Star Wars is one of the most iconic and well-known film franchises of all time, and decades after the original film’s release, golden nuggets of lore and production information are still being discovered by historians and fans alike. A little while ago, actor Peter Mayhew — the original, iconic Chewbacca from Star Wars — had begun sharing pages from his original script and revealing story changes, behind the scenes additions, and much more.

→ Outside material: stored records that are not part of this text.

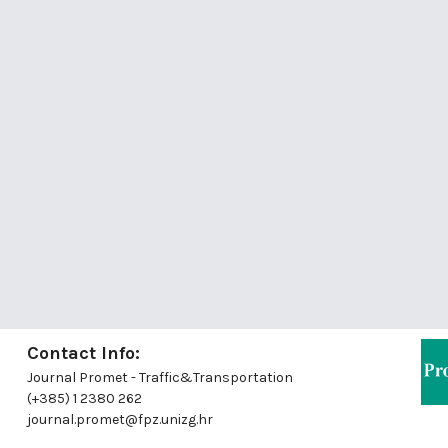
Contact Info:
Journal Promet - Traffic&Transportation
(+385) 1 2380 262
journal.promet@fpz.unizg.hr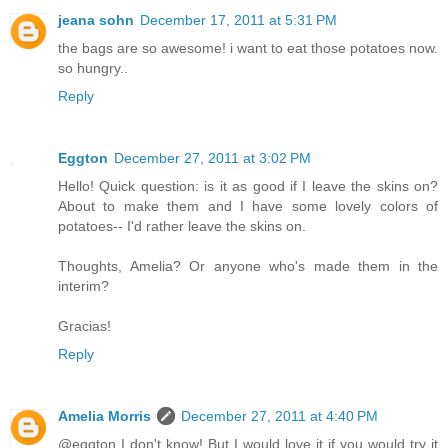
jeana sohn
December 17, 2011 at 5:31 PM
the bags are so awesome! i want to eat those potatoes now.
so hungry..
Reply
Eggton
December 27, 2011 at 3:02 PM
Hello! Quick question: is it as good if I leave the skins on?
About to make them and I have some lovely colors of
potatoes-- I'd rather leave the skins on.
Thoughts, Amelia? Or anyone who's made them in the
interim?
Gracias!
Reply
Amelia Morris
December 27, 2011 at 4:40 PM
@eggton I don't know! But I would love it if you would try it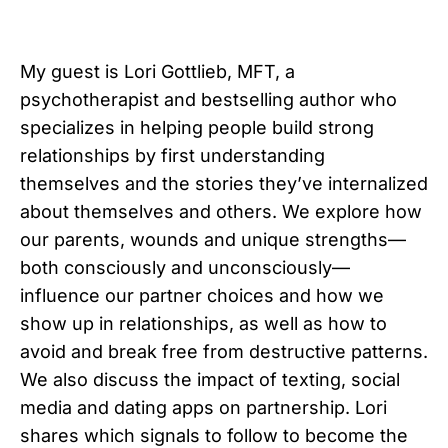
My guest is Lori Gottlieb, MFT, a
psychotherapist and bestselling author who
specializes in helping people build strong
relationships by first understanding
themselves and the stories they’ve internalized
about themselves and others. We explore how
our parents, wounds and unique strengths—
both consciously and unconsciously—
influence our partner choices and how we
show up in relationships, as well as how to
avoid and break free from destructive patterns.
We also discuss the impact of texting, social
media and dating apps on partnership. Lori
shares which signals to follow to become the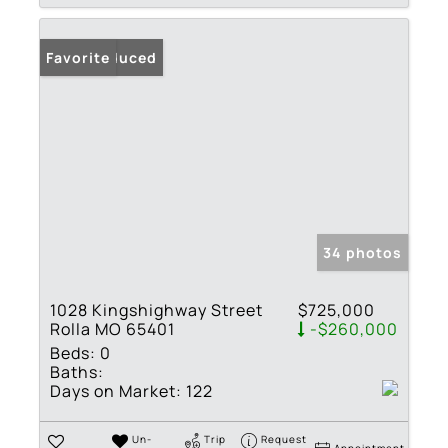
Price Reduced
Favorite
34 photos
1028 Kingshighway Street
$725,000
Rolla MO 65401
-$260,000
Beds:
0
Baths:
Days on Market:
122
Un-
Trip
Request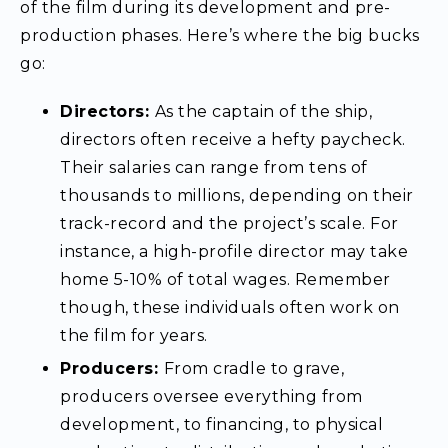
of the film during its development and pre-
production phases. Here’s where the big bucks
go:
Directors:
As the captain of the ship,
directors often receive a hefty paycheck.
Their salaries can range from tens of
thousands to millions, depending on their
track-record and the project’s scale. For
instance, a high-profile director may take
home 5-10% of total wages. Remember
though, these individuals often work on
the film for years.
Producers:
From cradle to grave,
producers oversee everything from
development, to financing, to physical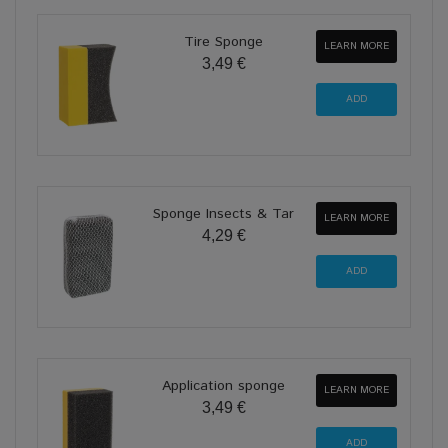
Tire Sponge
LEARN MORE
3,49 €
Sponge Insects & Tar
LEARN MORE
4,29 €
Application sponge
LEARN MORE
3,49 €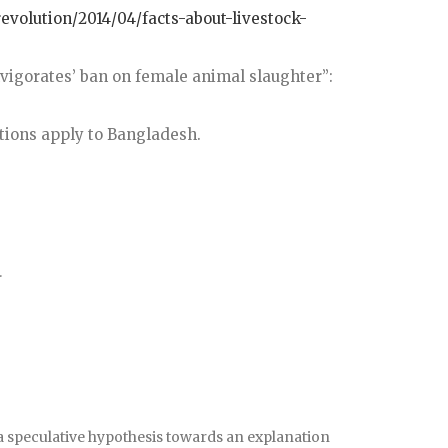
evolution/2014/04/facts-about-livestock-
invigorates’ ban on female animal slaughter”:
tions apply to Bangladesh.
.
a speculative hypothesis towards an explanation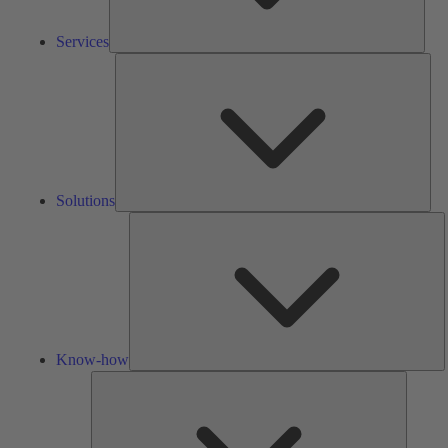
Services
Solu
Solutions
K
h
Know-how
Tools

This week, Mayhew’s post practically broke the internet while standing to show just how long the developmental process on films can be, and how quickly things can change. Mayhew has been sharing these pages in a lead-up to a major announcement, which remains a mystery. In his latest post, the “#chewscript” shows that Obi-Wan (“Ben”) Kenobi, portrayed by Sir Alec Guinness, was not meant to die during his battle with Darth Vader in an earlier cut of the script. Instead, the battle was supposed to end abruptly, with Luke Skywalker coming to his master’s aide just in time to escape the hangar.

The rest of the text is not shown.